Source information:
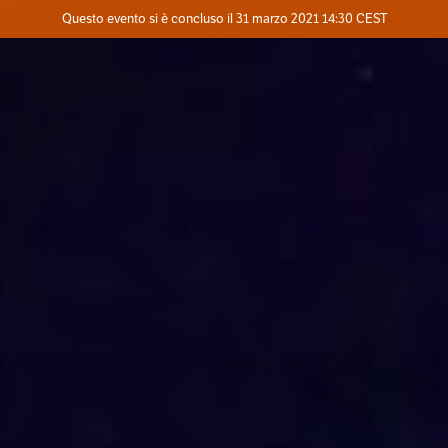
Evento concluso
Questo evento si è concluso il 31 marzo 2021 14:30 CEST
Contatta l'organizzatore
INFO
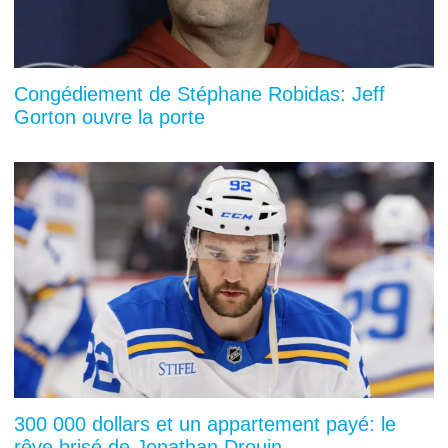
Congédiement de Stéphane Robidas: Jeff
Gorton ouvre la porte
300 000 dollars et un appartement payé: le
rêve brisé de Jonathan Drouin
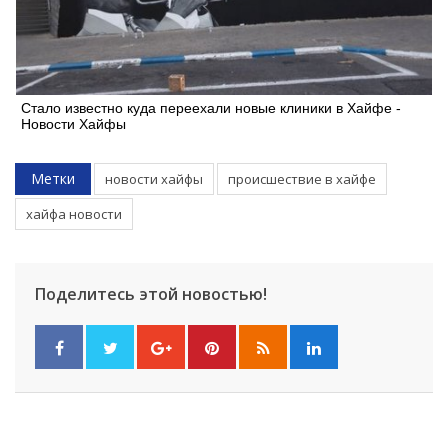
Стало известно куда переехали новые клиники в Хайфе -
Новости Хайфы
Метки
новости хайфы
происшествие в хайфе
хайфа новости
Поделитесь этой новостью!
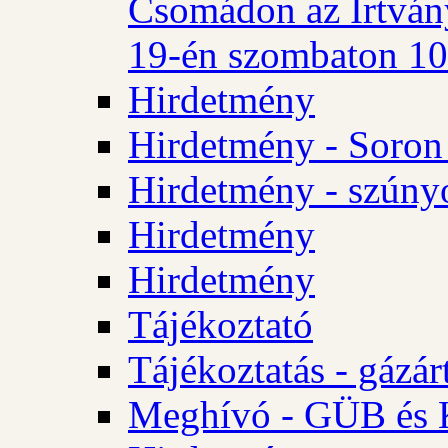
Csomádon az Irtvány
19-én szombaton 10 
Hirdetmény
Hirdetmény - Soron 
Hirdetmény - szúny
Hirdetmény
Hirdetmény
Tájékoztató
Tájékoztatás - gázár
Meghívó - GÜB és K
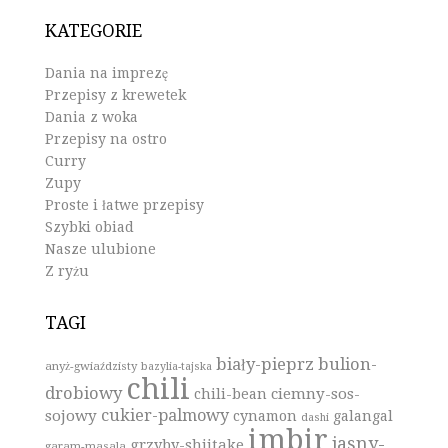
KATEGORIE
Dania na imprezę
Przepisy z krewetek
Dania z woka
Przepisy na ostro
Curry
Zupy
Proste i łatwe przepisy
Szybki obiad
Nasze ulubione
Z ryżu
TAGI
biały-pieprz
bulion-
anyż-gwiaździsty
bazylia-tajska
chili
drobiowy
ciemny-sos-
chili-bean
cukier-palmowy
sojowy
cynamon
galangal
dashi
imbir
jasny-
grzyby-shiitake
garam-masala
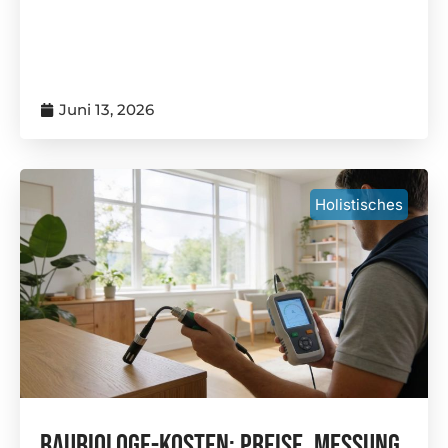
Juni 13, 2026
Holistisches
Baubiologe-Kosten: Preise, Messung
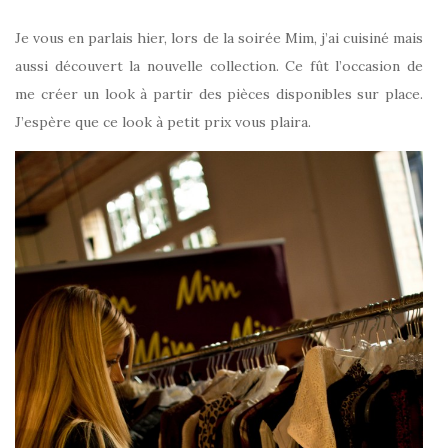
Je vous en parlais hier, lors de la soirée Mim, j’ai cuisiné mais
aussi découvert la nouvelle collection. Ce fût l’occasion de
me créer un look à partir des pièces disponibles sur place.
J’espère que ce look à petit prix vous plaira.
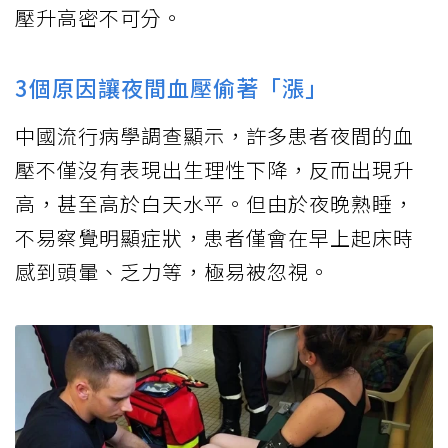
壓升高密不可分。
3個原因讓夜間血壓偷著「漲」
中國流行病學調查顯示，許多患者夜間的血
壓不僅沒有表現出生理性下降，反而出現升
高，甚至高於白天水平。但由於夜晚熟睡，
不易察覺明顯症狀，患者僅會在早上起床時
感到頭暈、乏力等，極易被忽視。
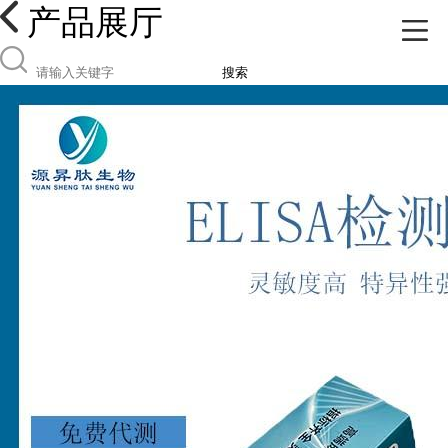
产品展厅
搜索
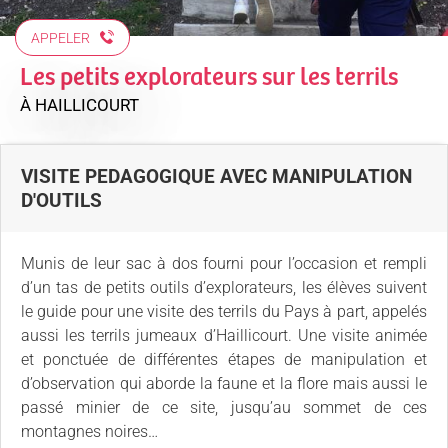
APPELER
Les petits explorateurs sur les terrils
À HAILLICOURT
VISITE PEDAGOGIQUE AVEC MANIPULATION
D'OUTILS
Munis de leur sac à dos fourni pour l’occasion et rempli
d’un tas de petits outils d’explorateurs, les élèves suivent
le guide pour une visite des terrils du Pays à part, appelés
aussi les terrils jumeaux d’Haillicourt. Une visite animée
et ponctuée de différentes étapes de manipulation et
d’observation qui aborde la faune et la flore mais aussi le
passé minier de ce site, jusqu’au sommet de ces
montagnes noires…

Action item: Write out every line from the entries where "occasion" appears.

Result of the task:
aussi découvert la nouvelle collection. Ce fût l’occasion de
Munis de leur sac à dos fourni pour l’occasion et rempli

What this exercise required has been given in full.